Your processor fetches a single instruction at a time. Cache controller should divide the address into Tag, Index and Offset sections. Then figure out which cache block/entry should be accessed based on the Index, and perform Tag comparison to decide if there is a hit. In the case of a hit, controller should determine which instruction (32-bit word) within the block the processor is accessing, based on the Offset.

In the case of a cache miss, the controller should load the missing 4-word (16-byte) block from the Instruction Memory into the cache. To do this load, the cache needs to use a **6-bit block-address** (this block-address is composed with the Tag and Index portions of the original byte-address, ignoring the Offset). After loading the cache entry with the new data, you must update the Tag and Valid bits for that entry.

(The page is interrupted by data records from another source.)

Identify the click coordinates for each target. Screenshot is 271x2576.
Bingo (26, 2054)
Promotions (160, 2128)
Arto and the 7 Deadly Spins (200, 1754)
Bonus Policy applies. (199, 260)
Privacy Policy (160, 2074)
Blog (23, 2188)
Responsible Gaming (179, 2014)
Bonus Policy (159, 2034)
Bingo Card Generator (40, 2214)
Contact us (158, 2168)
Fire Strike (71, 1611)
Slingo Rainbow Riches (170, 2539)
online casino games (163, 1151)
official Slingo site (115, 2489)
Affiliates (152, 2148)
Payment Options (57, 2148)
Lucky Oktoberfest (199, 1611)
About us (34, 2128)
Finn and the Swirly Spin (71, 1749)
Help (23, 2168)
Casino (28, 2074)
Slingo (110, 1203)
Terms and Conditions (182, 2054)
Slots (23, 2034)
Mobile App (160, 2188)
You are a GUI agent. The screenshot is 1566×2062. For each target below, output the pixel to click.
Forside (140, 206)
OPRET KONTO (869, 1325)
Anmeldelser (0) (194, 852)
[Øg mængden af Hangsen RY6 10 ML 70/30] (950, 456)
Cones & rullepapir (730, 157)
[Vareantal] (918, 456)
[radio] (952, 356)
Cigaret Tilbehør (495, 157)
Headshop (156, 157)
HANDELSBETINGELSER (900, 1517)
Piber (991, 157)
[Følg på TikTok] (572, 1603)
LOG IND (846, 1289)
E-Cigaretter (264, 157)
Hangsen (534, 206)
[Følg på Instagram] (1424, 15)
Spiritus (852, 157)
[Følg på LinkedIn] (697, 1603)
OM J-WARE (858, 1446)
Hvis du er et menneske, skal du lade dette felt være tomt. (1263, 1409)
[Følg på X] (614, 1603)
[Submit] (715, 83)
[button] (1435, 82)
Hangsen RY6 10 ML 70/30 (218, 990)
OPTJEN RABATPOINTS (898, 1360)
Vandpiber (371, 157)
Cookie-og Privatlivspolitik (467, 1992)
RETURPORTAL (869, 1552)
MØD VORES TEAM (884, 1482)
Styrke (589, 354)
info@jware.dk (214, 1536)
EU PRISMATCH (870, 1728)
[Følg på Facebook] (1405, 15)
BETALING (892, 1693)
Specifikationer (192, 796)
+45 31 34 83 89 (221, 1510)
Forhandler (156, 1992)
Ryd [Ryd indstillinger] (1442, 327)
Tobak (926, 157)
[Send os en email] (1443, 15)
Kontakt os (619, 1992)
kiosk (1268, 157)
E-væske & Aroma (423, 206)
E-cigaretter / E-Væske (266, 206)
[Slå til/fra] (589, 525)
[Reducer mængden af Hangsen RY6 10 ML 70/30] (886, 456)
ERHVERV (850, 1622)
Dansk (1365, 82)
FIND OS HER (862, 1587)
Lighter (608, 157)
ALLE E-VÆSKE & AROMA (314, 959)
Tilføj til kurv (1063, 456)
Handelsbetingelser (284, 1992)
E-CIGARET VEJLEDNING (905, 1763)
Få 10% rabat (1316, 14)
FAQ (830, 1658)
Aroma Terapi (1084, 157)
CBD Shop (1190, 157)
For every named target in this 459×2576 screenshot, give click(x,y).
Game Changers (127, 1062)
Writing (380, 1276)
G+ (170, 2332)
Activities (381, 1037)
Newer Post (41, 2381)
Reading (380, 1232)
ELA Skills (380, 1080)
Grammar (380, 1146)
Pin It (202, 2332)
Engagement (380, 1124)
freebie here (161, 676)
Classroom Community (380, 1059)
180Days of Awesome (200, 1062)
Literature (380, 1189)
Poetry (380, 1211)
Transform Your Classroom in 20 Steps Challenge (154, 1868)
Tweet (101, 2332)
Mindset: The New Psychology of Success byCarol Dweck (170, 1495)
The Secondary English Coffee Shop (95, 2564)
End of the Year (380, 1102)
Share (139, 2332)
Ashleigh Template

Note that the interface between the Instruction Cache and the Instruction Memory transfers data as 4-word (16-byte) blocks. Therefore, the cache controller should provide 6-bit block-addresses to the memory. **You must modify your Instruction Memory** module accordingly to use 6-bit block addresses and 128-bit READ\_INST signals.

- 1. Implement an Instruction Cache module as specified, modify the Instruction Memory accordingly and connect them.
- 2. Test your processor with the hardcoded sequence of instructions. Compare the number of clock cycles taken with Part 3-1 above.
- 3. Submit your entire system in the course web-page. You will get additional time for this submission.